*** Begin section ***

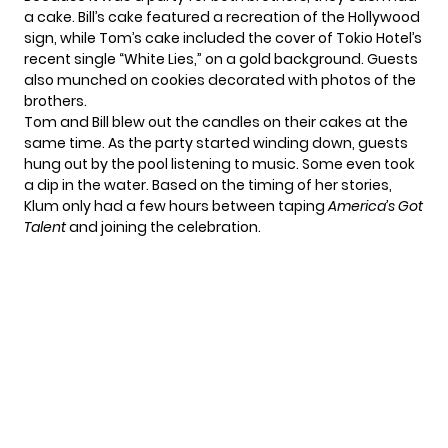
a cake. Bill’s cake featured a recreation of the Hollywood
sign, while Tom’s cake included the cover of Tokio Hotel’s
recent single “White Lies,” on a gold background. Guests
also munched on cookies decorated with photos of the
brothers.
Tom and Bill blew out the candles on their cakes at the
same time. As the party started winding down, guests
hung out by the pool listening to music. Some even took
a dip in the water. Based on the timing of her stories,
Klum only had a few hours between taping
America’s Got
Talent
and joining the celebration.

*** End section ***
*** Begin section ***

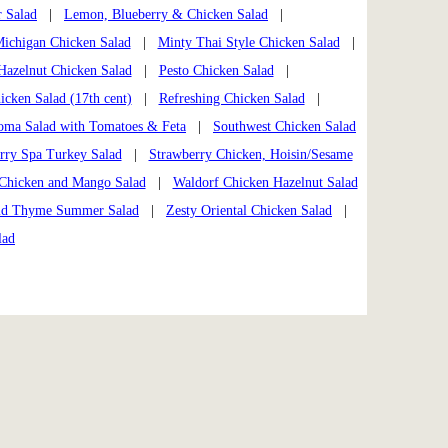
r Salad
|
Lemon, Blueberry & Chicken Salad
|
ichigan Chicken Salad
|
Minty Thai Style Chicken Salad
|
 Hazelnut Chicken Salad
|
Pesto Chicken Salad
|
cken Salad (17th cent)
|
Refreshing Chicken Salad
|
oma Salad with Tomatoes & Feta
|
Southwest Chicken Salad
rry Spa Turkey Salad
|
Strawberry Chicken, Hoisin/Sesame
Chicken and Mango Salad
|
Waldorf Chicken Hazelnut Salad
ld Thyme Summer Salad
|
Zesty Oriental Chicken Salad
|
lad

*** End section ***
*** Begin section ***

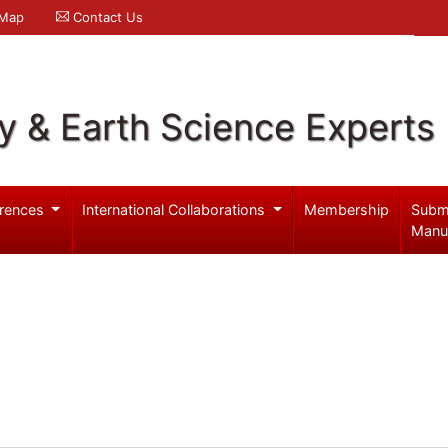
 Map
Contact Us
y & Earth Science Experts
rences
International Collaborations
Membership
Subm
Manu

*** End section ***

- [What this task involves] Among the lines of the material, find those holding the word "with" and return them.

- [Exercise result]
also munched on cookies decorated with photos of the
oma Salad with Tomatoes & Feta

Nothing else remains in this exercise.